ABSTRACT

The extensive use of antibiotics in agriculture has escalated with the increasing demand for food by the world’s rising population; the use of antibiotics has pros and cons. As bacteria become resistant to traditional antibiotics, newly discovered antibiotics were used to combat emerging infections. This, in turn, led to increased resistance in bacteria, resulting in a dramatic and ever-increasing war and race between bacteria and new antimicrobials developed by pharmaceutical corporations. Sadly for human health, germs adapt considerably more swiftly and cheaply than pharmaceutical corporations, and as a result, we are losing the race. Several emerging diseases are resistant to almost all antimicrobials. Antimicrobials are the foundations of modern medicine and have made significant contributions to the advancement of healthcare over the last half century.
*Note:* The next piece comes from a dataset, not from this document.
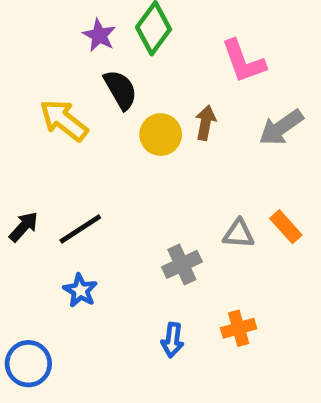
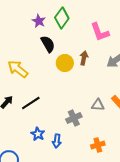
yellow arrow: (64, 120) -> (18, 69), moved
blue star: (80, 290) -> (38, 134), moved
blue arrow: (172, 340) -> (57, 141), moved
As a result, the ongoing trends in AMR must be reversed or we shall return to the dark ages of medicine. Antibiotic resistance is a naturally occurring mechanism that can be reduced but not totally eliminated because resistance is an unavoidable result of antibiotic selection pressure. The negative impacts of antibiotics have been associated with severe health hazards in humans and animals and induce antibiotic resistance among the vast range of plant pathogenic microbes. The antimicrobial resistant microbes cause massive losses to crop yield and productivity. Apart from the health issue for humans, the resistant microbe escalates elements of agrarian distress in agricultural-dependent countries, like poverty, rise in agricultural input cost, reduced productivity, uncontrol plant diseases, etc. The chapter deals with the grief caused by the application of antibiotics in the agricultural system.